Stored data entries
= Beginning of Section =
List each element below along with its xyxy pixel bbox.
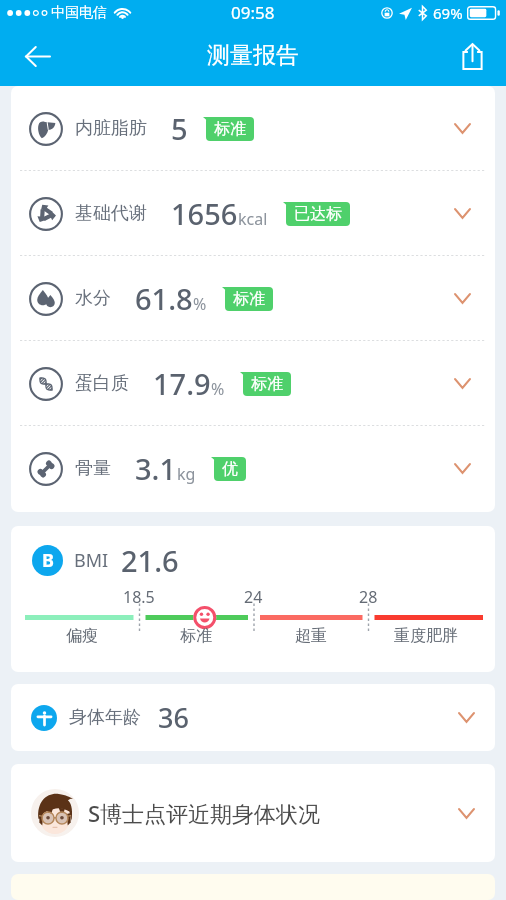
button[interactable]: Share bbox=[450, 34, 494, 78]
staticText: 17.9 bbox=[153, 364, 211, 403]
staticText: 基础代谢 bbox=[75, 202, 147, 225]
staticText: 3.1 bbox=[135, 449, 177, 488]
staticText: kg bbox=[177, 463, 196, 485]
button[interactable]: Back bbox=[12, 31, 64, 81]
staticText: 标准 bbox=[214, 119, 246, 139]
staticText: 标准 bbox=[251, 374, 283, 394]
button[interactable]: 身体年龄 bbox=[11, 684, 495, 751]
button[interactable]: 骨量 bbox=[11, 426, 495, 511]
staticText: 18.5 bbox=[123, 586, 155, 608]
staticText: % bbox=[193, 293, 207, 315]
button[interactable]: S博士点评近期身体状况 bbox=[11, 764, 495, 862]
staticText: % bbox=[211, 378, 225, 400]
staticText: 标准 bbox=[180, 626, 212, 646]
staticText: 21.6 bbox=[121, 541, 179, 580]
button[interactable]: 水分 bbox=[11, 256, 495, 341]
staticText: 中国电信 bbox=[51, 4, 107, 22]
staticText: 1656 bbox=[171, 194, 238, 233]
staticText: 已达标 bbox=[294, 204, 342, 224]
staticText: B bbox=[42, 548, 54, 573]
button[interactable]: 蛋白质 bbox=[11, 341, 495, 426]
staticText: 标准 bbox=[233, 289, 265, 309]
staticText: 09:58 bbox=[231, 1, 275, 24]
staticText: 超重 bbox=[295, 626, 327, 646]
button[interactable]: 内脏脂肪 bbox=[11, 86, 495, 171]
button[interactable]: B bbox=[11, 526, 495, 672]
staticText: 内脏脂肪 bbox=[75, 117, 147, 140]
staticText: 偏瘦 bbox=[66, 626, 98, 646]
staticText: 蛋白质 bbox=[75, 372, 129, 395]
staticText: S博士点评近期身体状况 bbox=[88, 798, 321, 828]
staticText: 28 bbox=[359, 586, 378, 608]
staticText: 36 bbox=[158, 699, 189, 736]
staticText: 69% bbox=[433, 3, 463, 23]
staticText: 重度肥胖 bbox=[394, 626, 458, 646]
staticText: 水分 bbox=[75, 287, 111, 310]
staticText: 身体年龄 bbox=[69, 706, 141, 729]
staticText: kcal bbox=[238, 208, 268, 230]
staticText: 24 bbox=[244, 586, 263, 608]
staticText: 骨量 bbox=[75, 457, 111, 480]
staticText: 61.8 bbox=[135, 279, 193, 318]
button[interactable]: 基础代谢 bbox=[11, 171, 495, 256]
staticText: 测量报告 bbox=[207, 41, 299, 70]
staticText: 5 bbox=[171, 109, 188, 148]
staticText: BMI bbox=[74, 548, 109, 573]
staticText: 优 bbox=[222, 459, 238, 479]
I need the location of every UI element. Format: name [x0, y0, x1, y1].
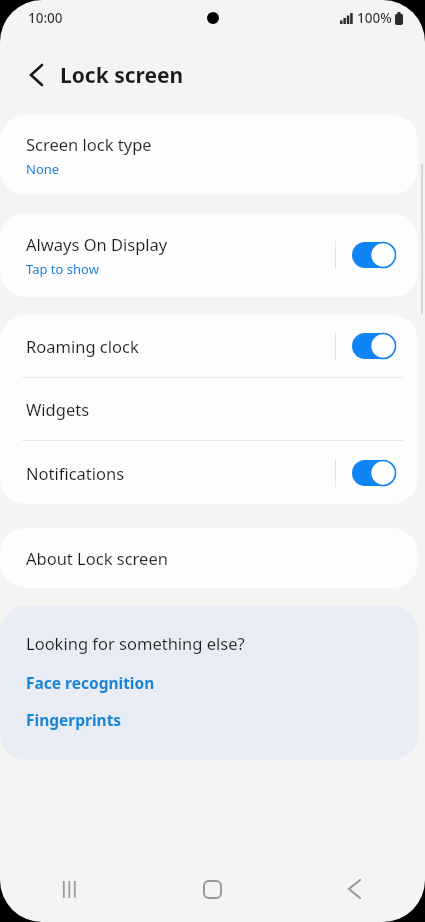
button[interactable]: Toggle on	[352, 333, 396, 359]
button[interactable]: Home	[141, 856, 283, 922]
button[interactable]: Always On Display	[0, 213, 418, 297]
button[interactable]: Back	[14, 53, 58, 97]
staticText: Screen lock type	[26, 133, 152, 155]
staticText: Lock screen	[60, 61, 184, 90]
button[interactable]: Screen lock type	[0, 115, 418, 195]
staticText: None	[26, 160, 60, 178]
button[interactable]: About Lock screen	[0, 528, 418, 588]
button[interactable]: Toggle on	[352, 460, 396, 486]
button[interactable]: Toggle on	[352, 242, 396, 268]
staticText: 10:00	[28, 9, 63, 27]
button[interactable]: Notifications	[0, 441, 418, 504]
button[interactable]: Face recognition	[26, 672, 155, 693]
staticText: Face recognition	[26, 672, 155, 693]
staticText: Tap to show	[26, 260, 99, 278]
staticText: Looking for something else?	[26, 632, 245, 654]
staticText: Widgets	[26, 398, 90, 420]
staticText: About Lock screen	[26, 547, 168, 569]
button[interactable]: Fingerprints	[26, 709, 122, 730]
staticText: Always On Display	[26, 233, 168, 255]
button[interactable]: Recent apps	[0, 856, 141, 922]
staticText: Fingerprints	[26, 709, 122, 730]
staticText: Notifications	[26, 462, 125, 484]
button[interactable]: Widgets	[0, 378, 418, 440]
staticText: 100%	[357, 9, 392, 27]
button[interactable]: Roaming clock	[0, 315, 418, 377]
staticText: Roaming clock	[26, 335, 139, 357]
button[interactable]: Back	[283, 856, 425, 922]
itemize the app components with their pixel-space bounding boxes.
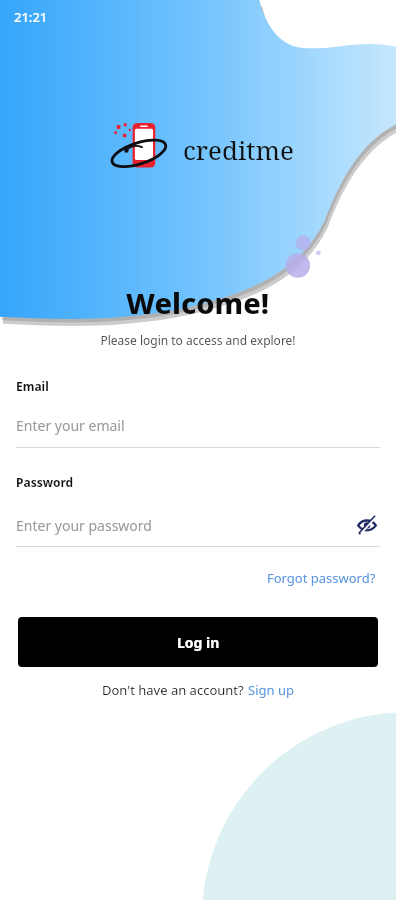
staticText: Email [16, 378, 49, 394]
button[interactable]: Show password [354, 512, 380, 538]
staticText: Enter your email [16, 416, 125, 435]
button[interactable]: Forgot password? [263, 565, 380, 591]
staticText: 21:21 [14, 8, 48, 26]
staticText: Please login to access and explore! [100, 332, 296, 348]
staticText: Password [16, 474, 74, 490]
staticText: Welcome! [126, 283, 270, 322]
staticText: Log in [177, 633, 220, 652]
staticText: Forgot password? [267, 569, 376, 587]
button[interactable]: Log in [18, 617, 378, 667]
button[interactable]: Enter your password [16, 512, 380, 538]
button[interactable]: Enter your email [16, 416, 380, 435]
staticText: Enter your password [16, 516, 152, 535]
button[interactable]: Sign up [248, 681, 294, 699]
staticText: Don't have an account? [102, 681, 248, 699]
staticText: creditme [183, 132, 294, 167]
staticText: Sign up [248, 681, 294, 699]
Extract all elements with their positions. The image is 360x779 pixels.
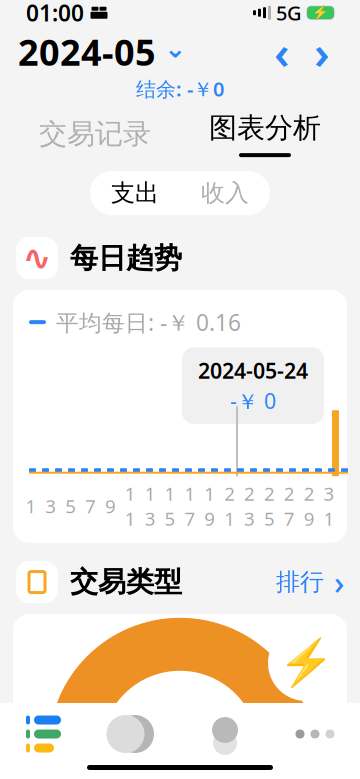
- staticText: 27: [284, 481, 295, 531]
- button[interactable]: 图表: [90, 714, 180, 754]
- staticText: ⚡: [312, 5, 329, 20]
- button[interactable]: 快速记账: [268, 625, 344, 701]
- button[interactable]: 2024-05: [18, 28, 186, 76]
- staticText: 19: [204, 481, 215, 531]
- staticText: 每日趋势: [70, 241, 182, 275]
- staticText: 21: [224, 481, 235, 531]
- staticText: ›: [314, 22, 330, 82]
- button[interactable]: 资产: [180, 714, 270, 754]
- staticText: 9: [105, 494, 116, 518]
- button[interactable]: 排行: [276, 561, 344, 603]
- staticText: 29: [304, 481, 315, 531]
- staticText: 31: [324, 481, 335, 531]
- staticText: 13: [145, 481, 156, 531]
- staticText: 记账: [151, 731, 209, 767]
- staticText: 23: [244, 481, 255, 531]
- staticText: 结余: -￥0: [136, 75, 224, 102]
- staticText: 2024-05: [18, 28, 156, 76]
- staticText: 图表分析: [209, 111, 321, 145]
- staticText: 5G: [276, 0, 302, 26]
- staticText: ⚡: [278, 637, 334, 689]
- staticText: 平均每日: -￥ 0.16: [56, 307, 241, 337]
- button[interactable]: 明细: [0, 717, 90, 751]
- staticText: ‹: [274, 22, 290, 82]
- button[interactable]: 图表分析: [180, 111, 350, 157]
- staticText: 收入: [201, 178, 249, 208]
- staticText: 2024-05-24: [198, 356, 308, 384]
- staticText: ⌄: [164, 33, 186, 63]
- staticText: 11: [125, 481, 136, 531]
- staticText: -￥ 0: [230, 386, 276, 415]
- staticText: 1: [25, 494, 36, 518]
- button[interactable]: 收入: [180, 171, 270, 215]
- staticText: 交易类型: [70, 565, 182, 599]
- staticText: 15: [165, 481, 176, 531]
- staticText: 5: [65, 494, 76, 518]
- staticText: 17: [184, 481, 195, 531]
- staticText: 7: [85, 494, 96, 518]
- staticText: 25: [264, 481, 275, 531]
- button[interactable]: 上个月: [262, 32, 302, 72]
- staticText: 3: [45, 494, 56, 518]
- button[interactable]: 交易记录: [10, 117, 180, 151]
- staticText: 01:00: [26, 0, 84, 28]
- staticText: 支出: [111, 178, 159, 208]
- staticText: ∿: [22, 238, 52, 278]
- button[interactable]: 支出: [90, 171, 180, 215]
- button[interactable]: 更多: [270, 714, 360, 754]
- staticText: 排行: [276, 567, 324, 597]
- staticText: ›: [334, 561, 344, 603]
- button[interactable]: 下个月: [302, 32, 342, 72]
- staticText: 交易记录: [39, 117, 151, 151]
= End of Section =
TASK PROMPT: Lines holding "Roaming": copy each one from the records above.

YOUR RESPONSE:
button[interactable]: Roaming clock	[0, 315, 418, 377]
staticText: Roaming clock	[26, 335, 139, 357]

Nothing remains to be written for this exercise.